Segment Open

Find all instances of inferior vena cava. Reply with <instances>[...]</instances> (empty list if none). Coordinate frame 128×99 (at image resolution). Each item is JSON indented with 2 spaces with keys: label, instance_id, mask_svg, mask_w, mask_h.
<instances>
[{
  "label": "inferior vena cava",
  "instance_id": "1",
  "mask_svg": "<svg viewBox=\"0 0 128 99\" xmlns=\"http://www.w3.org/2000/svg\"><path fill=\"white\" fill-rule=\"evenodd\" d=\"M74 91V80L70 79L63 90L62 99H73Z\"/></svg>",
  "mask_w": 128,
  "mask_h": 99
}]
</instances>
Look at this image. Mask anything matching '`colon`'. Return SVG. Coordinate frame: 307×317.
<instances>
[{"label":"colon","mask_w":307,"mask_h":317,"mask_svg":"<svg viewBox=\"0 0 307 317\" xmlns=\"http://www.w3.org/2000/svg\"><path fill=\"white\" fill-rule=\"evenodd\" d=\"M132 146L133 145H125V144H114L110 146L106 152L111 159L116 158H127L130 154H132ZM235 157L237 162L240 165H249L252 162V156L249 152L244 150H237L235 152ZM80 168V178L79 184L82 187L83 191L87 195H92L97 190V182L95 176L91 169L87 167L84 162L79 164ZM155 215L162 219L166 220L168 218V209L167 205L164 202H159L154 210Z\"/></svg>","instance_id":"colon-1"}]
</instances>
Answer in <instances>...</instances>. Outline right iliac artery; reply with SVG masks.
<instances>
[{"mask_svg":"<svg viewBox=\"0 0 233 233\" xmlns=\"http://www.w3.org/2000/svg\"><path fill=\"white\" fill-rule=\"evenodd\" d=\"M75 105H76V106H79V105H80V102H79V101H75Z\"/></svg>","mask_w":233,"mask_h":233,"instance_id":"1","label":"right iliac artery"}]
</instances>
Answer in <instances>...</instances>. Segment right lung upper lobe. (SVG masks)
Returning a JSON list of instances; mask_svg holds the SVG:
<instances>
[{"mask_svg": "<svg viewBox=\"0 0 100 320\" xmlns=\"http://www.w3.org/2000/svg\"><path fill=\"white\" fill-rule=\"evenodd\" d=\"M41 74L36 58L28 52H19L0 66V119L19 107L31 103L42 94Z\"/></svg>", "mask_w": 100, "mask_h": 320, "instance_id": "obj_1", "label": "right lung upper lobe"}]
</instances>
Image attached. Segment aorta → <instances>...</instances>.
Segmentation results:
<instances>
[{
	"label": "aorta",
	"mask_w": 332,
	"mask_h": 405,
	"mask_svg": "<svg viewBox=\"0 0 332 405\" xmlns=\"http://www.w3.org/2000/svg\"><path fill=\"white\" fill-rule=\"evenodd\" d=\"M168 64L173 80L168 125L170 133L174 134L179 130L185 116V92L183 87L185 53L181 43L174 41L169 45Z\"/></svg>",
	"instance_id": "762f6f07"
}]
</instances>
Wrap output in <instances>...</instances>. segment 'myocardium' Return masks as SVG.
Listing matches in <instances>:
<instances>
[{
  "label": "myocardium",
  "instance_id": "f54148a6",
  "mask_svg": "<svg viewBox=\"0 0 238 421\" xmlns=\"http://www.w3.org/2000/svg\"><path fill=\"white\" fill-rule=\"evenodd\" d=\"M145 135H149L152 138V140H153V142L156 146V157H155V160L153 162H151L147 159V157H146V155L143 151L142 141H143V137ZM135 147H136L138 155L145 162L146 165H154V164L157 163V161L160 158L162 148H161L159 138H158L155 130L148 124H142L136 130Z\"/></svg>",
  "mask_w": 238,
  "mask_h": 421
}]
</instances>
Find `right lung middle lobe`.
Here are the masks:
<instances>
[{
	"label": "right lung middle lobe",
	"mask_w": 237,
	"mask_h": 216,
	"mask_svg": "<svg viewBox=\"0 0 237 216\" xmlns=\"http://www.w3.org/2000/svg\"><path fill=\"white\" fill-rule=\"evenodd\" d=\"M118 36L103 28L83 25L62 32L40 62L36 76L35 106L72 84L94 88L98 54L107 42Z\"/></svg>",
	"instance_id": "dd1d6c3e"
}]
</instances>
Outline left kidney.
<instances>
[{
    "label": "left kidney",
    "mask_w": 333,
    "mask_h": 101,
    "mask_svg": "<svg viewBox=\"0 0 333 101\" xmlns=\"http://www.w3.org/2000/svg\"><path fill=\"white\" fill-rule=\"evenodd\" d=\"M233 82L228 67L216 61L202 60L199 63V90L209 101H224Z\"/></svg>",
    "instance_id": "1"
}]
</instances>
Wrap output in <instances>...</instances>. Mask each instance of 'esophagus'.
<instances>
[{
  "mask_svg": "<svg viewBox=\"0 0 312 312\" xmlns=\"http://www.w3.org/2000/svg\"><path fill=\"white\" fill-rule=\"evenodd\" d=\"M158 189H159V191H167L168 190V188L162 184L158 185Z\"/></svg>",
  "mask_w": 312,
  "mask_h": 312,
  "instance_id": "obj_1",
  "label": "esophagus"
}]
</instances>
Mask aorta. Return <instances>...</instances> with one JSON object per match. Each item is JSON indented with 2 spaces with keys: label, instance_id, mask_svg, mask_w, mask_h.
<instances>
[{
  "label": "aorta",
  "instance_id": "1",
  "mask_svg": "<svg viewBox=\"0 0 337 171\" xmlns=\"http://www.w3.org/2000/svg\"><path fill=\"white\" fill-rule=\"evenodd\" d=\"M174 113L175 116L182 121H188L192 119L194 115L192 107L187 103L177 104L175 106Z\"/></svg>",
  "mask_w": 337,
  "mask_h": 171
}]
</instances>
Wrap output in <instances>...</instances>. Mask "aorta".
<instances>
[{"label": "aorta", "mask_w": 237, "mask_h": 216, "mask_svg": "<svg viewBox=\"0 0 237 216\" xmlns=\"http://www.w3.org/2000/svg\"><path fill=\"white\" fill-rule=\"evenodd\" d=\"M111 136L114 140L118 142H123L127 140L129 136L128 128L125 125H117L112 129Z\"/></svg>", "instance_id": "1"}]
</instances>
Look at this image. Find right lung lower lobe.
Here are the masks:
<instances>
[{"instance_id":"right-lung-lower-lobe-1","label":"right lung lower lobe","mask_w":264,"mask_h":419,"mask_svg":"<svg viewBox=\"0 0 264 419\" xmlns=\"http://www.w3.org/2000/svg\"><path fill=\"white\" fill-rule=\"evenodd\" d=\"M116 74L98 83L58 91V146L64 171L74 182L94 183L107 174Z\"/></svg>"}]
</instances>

Segment Closed

EXERCISE OBJECTIVE ::
Repeat exactly the lines of the records from the one containing "Mask aorta. Return" to the last, and include no line outside that stretch.

FINAL ANSWER ::
Mask aorta. Return <instances>...</instances> with one JSON object per match. Each item is JSON indented with 2 spaces with keys: label, instance_id, mask_svg, mask_w, mask_h.
<instances>
[{
  "label": "aorta",
  "instance_id": "1",
  "mask_svg": "<svg viewBox=\"0 0 337 171\" xmlns=\"http://www.w3.org/2000/svg\"><path fill=\"white\" fill-rule=\"evenodd\" d=\"M174 113L175 116L182 121H188L192 119L194 115L192 107L187 103L177 104L175 106Z\"/></svg>",
  "mask_w": 337,
  "mask_h": 171
}]
</instances>
Wrap output in <instances>...</instances>. Mask "aorta".
<instances>
[{"label": "aorta", "mask_w": 237, "mask_h": 216, "mask_svg": "<svg viewBox=\"0 0 237 216\" xmlns=\"http://www.w3.org/2000/svg\"><path fill=\"white\" fill-rule=\"evenodd\" d=\"M111 136L114 140L118 142H123L127 140L129 136L128 128L125 125H117L112 129Z\"/></svg>", "instance_id": "1"}]
</instances>
Look at this image. Find right lung lower lobe.
Here are the masks:
<instances>
[{"instance_id":"right-lung-lower-lobe-1","label":"right lung lower lobe","mask_w":264,"mask_h":419,"mask_svg":"<svg viewBox=\"0 0 264 419\" xmlns=\"http://www.w3.org/2000/svg\"><path fill=\"white\" fill-rule=\"evenodd\" d=\"M116 74L98 83L58 91V146L64 171L74 182L94 183L107 174Z\"/></svg>"}]
</instances>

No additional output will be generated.